A VPC (Virtual Private Cloud) is your own isolated network inside AWS. It has a CIDR range (e.g., 10.0.0.0/16) and lives inside one region. Subnets are smaller CIDR ranges within the VPC, each tied to one Availability Zone. Public subnets have a route to an Internet Gateway (IGW). Private subnets don't. A NAT Gateway lets instances in private subnets reach the internet for outbound traffic (e.g., to install packages or call external APIs) without exposing them to inbound traffic. The interview-relevant question is usually 'where does this resource live in a real architecture?' Web servers in public subnets behind a load balancer. Databases in private subnets. NAT Gateway in a public subnet to give private subnets outbound access.

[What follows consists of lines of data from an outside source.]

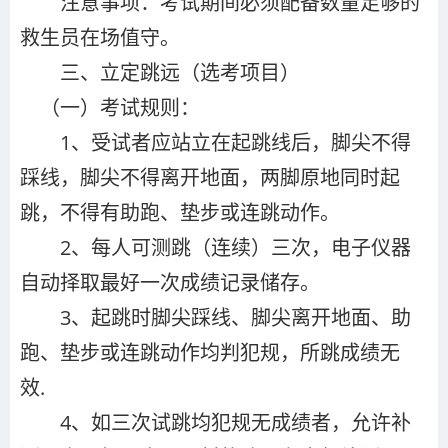
注意事项：考试期间必须配备数量足够的
救生员在场值守。
（选考项目）
三、立定跳远
（一）考试规则：
1、受试者应站立在起跳线后，脚尖不得
踩线，脚尖不得离开地面，两脚原地同时起
跳，不得有助跑、垫步或连跳动作。
2、每人可测跳（连续）三次，电子仪器
自动择取最好一次成绩记录储存。
3、起跳时脚尖踩线、脚尖离开地面、助
跑、垫步或连跳动作均判犯规，所跳成绩无
效.
4、如三次试跳均犯规无成绩者，允许补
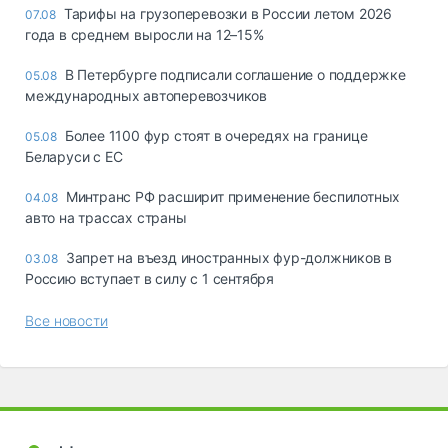
Тарифы на грузоперевозки в России летом 2026
07.08
года в среднем выросли на 12–15%
В Петербурге подписали соглашение о поддержке
05.08
международных автоперевозчиков
Более 1100 фур стоят в очередях на границе
05.08
Беларуси с ЕС
Минтранс РФ расширит применение беспилотных
04.08
авто на трассах страны
Запрет на въезд иностранных фур-должников в
03.08
Россию вступает в силу с 1 сентября
Все новости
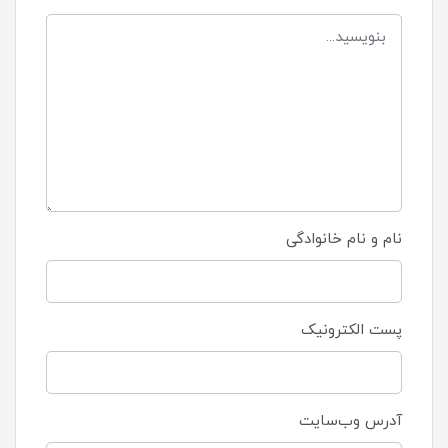
نام و نام خانوادگی
پست الکترونیک
آدرس وب‌سایت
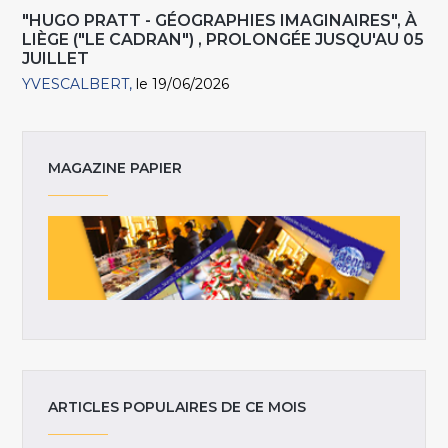
"HUGO PRATT - GÉOGRAPHIES IMAGINAIRES", À
LIÈGE ("LE CADRAN") , PROLONGÉE JUSQU'AU 05
JUILLET
YVESCALBERT
le 19/06/2026
MAGAZINE PAPIER
ARTICLES POPULAIRES DE CE MOIS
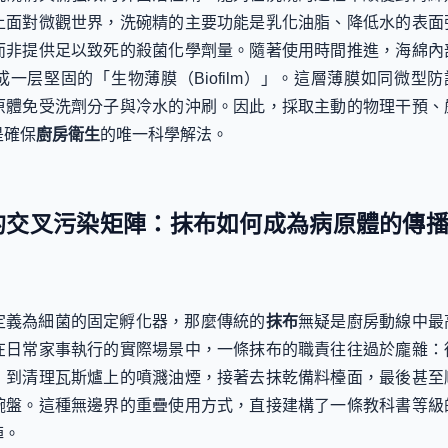
上面對微觀世界，洗碗精的主要功能是乳化油脂、降低水的表面
而非提供足以致死的殺菌化學劑量。隨著使用時間推進，海綿內
一层堅固的「生物薄膜（Biofilm）」。這層薄膜如同微型防
原體免受洗劑分子與冷水的沖刷。因此，採取主動的物理干預、
是確保
廚房衛生
的唯一科學解法。
布的交叉污染矩陣：抹布如何成為病原體的傳
定義為細菌的固定孵化器，那麼傳統的
抹布
無疑是廚房動線中最
在日常家事執行的實際場景中，一條抹布的職責往往過於龐雜：
，到清理瓦斯爐上的噴濺油煙，接著去抹乾備料檯面，最後甚至
碗盤。這種無邊界的重疊使用方式，直接建構了一條教科書等級
陣。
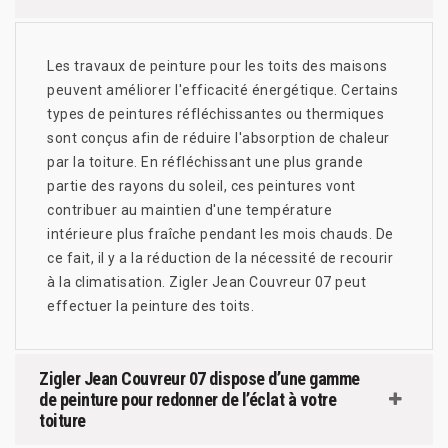
Les travaux de peinture pour les toits des maisons
peuvent améliorer l'efficacité énergétique. Certains
types de peintures réfléchissantes ou thermiques
sont conçus afin de réduire l'absorption de chaleur
par la toiture. En réfléchissant une plus grande
partie des rayons du soleil, ces peintures vont
contribuer au maintien d'une température
intérieure plus fraîche pendant les mois chauds. De
ce fait, il y a la réduction de la nécessité de recourir
à la climatisation. Zigler Jean Couvreur 07 peut
effectuer la peinture des toits.
Zigler Jean Couvreur 07 dispose d’une gamme
de peinture pour redonner de l’éclat à votre
toiture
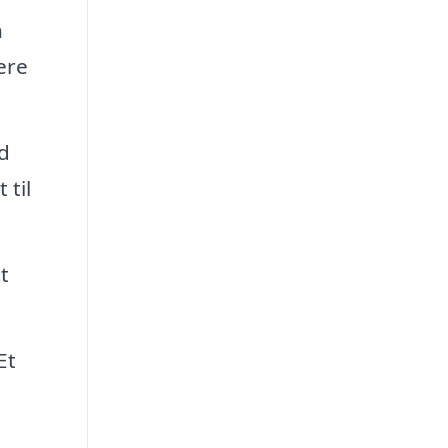
n
ere
d
 til
t
Et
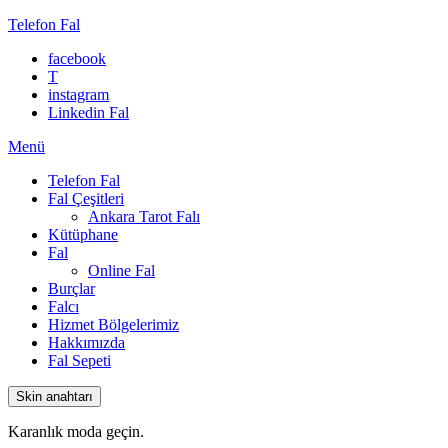
Telefon Fal
facebook
T
instagram
Linkedin Fal
Menü
Telefon Fal
Fal Çeşitleri
Ankara Tarot Falı
Kütüphane
Fal
Online Fal
Burçlar
Falcı
Hizmet Bölgelerimiz
Hakkımızda
Fal Sepeti
Skin anahtarı
Karanlık moda geçin.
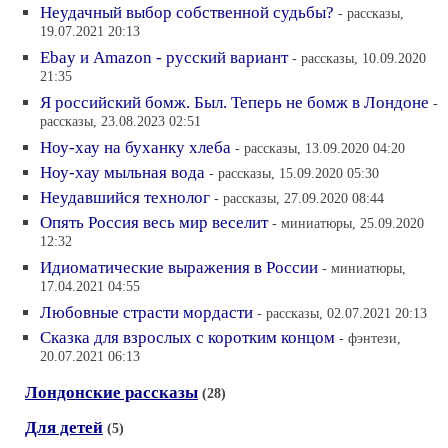
Неудачный выбор собственной судьбы?
- рассказы,
19.07.2021 20:13
Ebay и Amazon - русский вариант
- рассказы, 10.09.2020
21:35
Я российский бомж. Был. Теперь не бомж в Лондоне
-
рассказы, 23.08.2023 02:51
Ноу-хау на буханку хлеба
- рассказы, 13.09.2020 04:20
Ноу-хау мыльная вода
- рассказы, 15.09.2020 05:30
Неудавшийся технолог
- рассказы, 27.09.2020 08:44
Опять Россия весь мир веселит
- миниатюры, 25.09.2020
12:32
Идиоматические выражения в России
- миниатюры,
17.04.2021 04:55
Любовные страсти мордасти
- рассказы, 02.07.2021 20:13
Сказка для взрослых с коротким концом
- фэнтези,
20.07.2021 06:13
Лондонские рассказы
(28)
Для детей
(5)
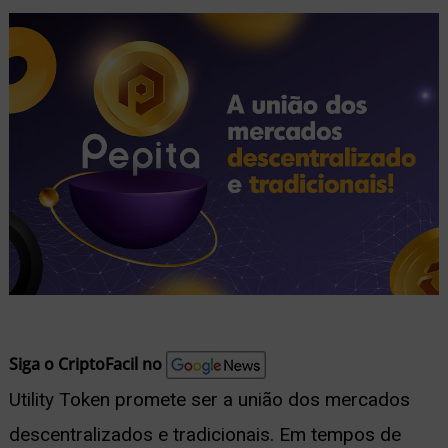
nu
ernar
nu
Siga o CriptoFacil no
Utility Token promete ser a união dos mercados
descentralizados e tradicionais. Em tempos de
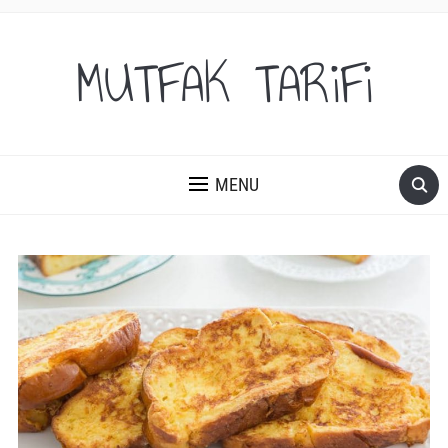
MUTFAK TARiFi
MENU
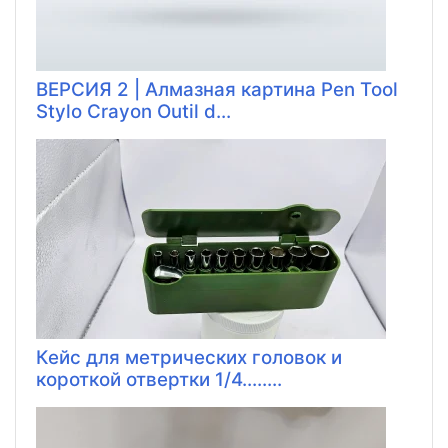
ВЕРСИЯ 2 | Алмазная картина Pen Tool
Stylo Crayon Outil d...
Кейс для метрических головок и
короткой отвертки 1/4........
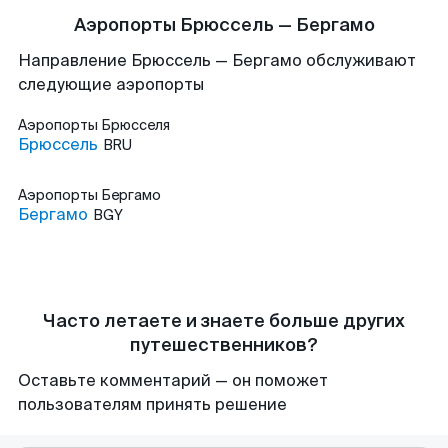
Аэропорты Брюссель — Бергамо
Направление Брюссель — Бергамо обслуживают
следующие аэропорты
Аэропорты
Брюсселя
Брюссель
BRU
Аэропорты
Бергамо
Бергамо
BGY
Часто летаете и знаете больше других
путешественников?
Оставьте комментарий — он поможет
пользователям принять решение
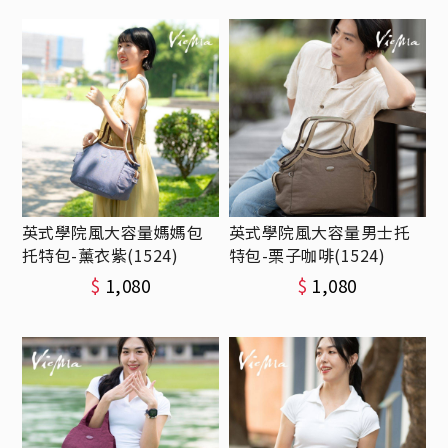
英式學院風大容量媽媽包
英式學院風大容量男士托
托特包-薰衣紫(1524)
特包-栗子咖啡(1524)
$
1,080
$
1,080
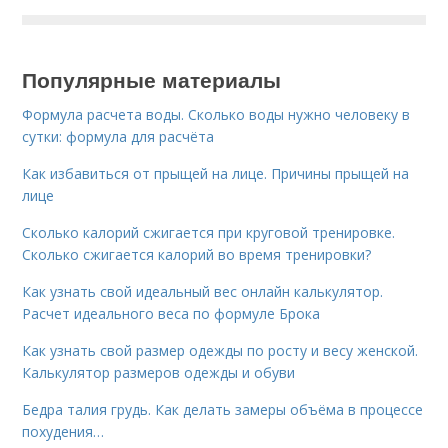
Популярные материалы
Формула расчета воды. Сколько воды нужно человеку в
сутки: формула для расчёта
Как избавиться от прыщей на лице. Причины прыщей на
лице
Сколько калорий сжигается при круговой тренировке.
Сколько сжигается калорий во время тренировки?
Как узнать свой идеальный вес онлайн калькулятор.
Расчет идеального веса по формуле Брока
Как узнать свой размер одежды по росту и весу женской.
Калькулятор размеров одежды и обуви
Бедра талия грудь. Как делать замеры объёма в процессе
похудения…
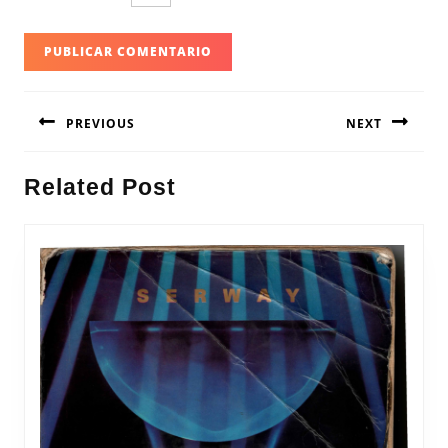
Navegación
PREVIOUS
NEXT
de
entradas
Entrada
Siguiente
Related Post
anterior:
entrada:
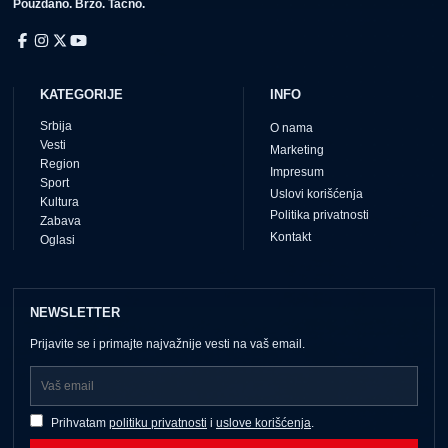
Pouzdano. Brzo. Tačno.
KATEGORIJE
INFO
Srbija
O nama
Vesti
Marketing
Region
Impresum
Sport
Uslovi korišćenja
Kultura
Politika privatnosti
Zabava
Kontakt
Oglasi
NEWSLETTER
Prijavite se i primajte najvažnije vesti na vaš email.
Prihvatam
politiku privatnosti
i
uslove korišćenja
.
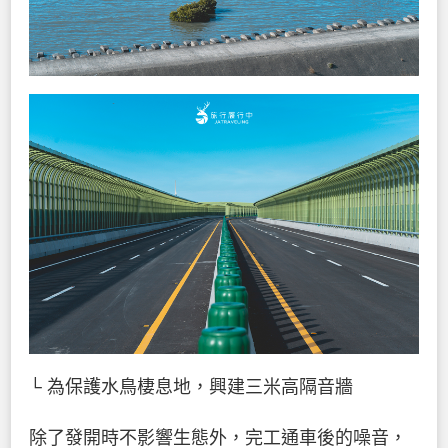
└ 為保護水鳥棲息地，興建三米高隔音牆
除了發開時不影響生態外，完工通車後的噪音，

What is an IAM role vs an IAM user vs an IAM policy?
An IAM user represents a person or application with long-term credentials (access key, password). An IAM role is a set of permissions that can be assumed temporarily by a person, an EC2 instance, a Lambda function, or another AWS service. An IAM policy is a JSON document defining what actions are allowed on what resources. Roles and users attach policies to gain permissions. The 2026 best practice is to minimize IAM users (especially with long-lived access keys) and grant permissions through roles instead. EC2 instance profiles attach a role to the instance so the code running on it gets temporary credentials automatically.
What is a Lambda cold start and how do you reduce it?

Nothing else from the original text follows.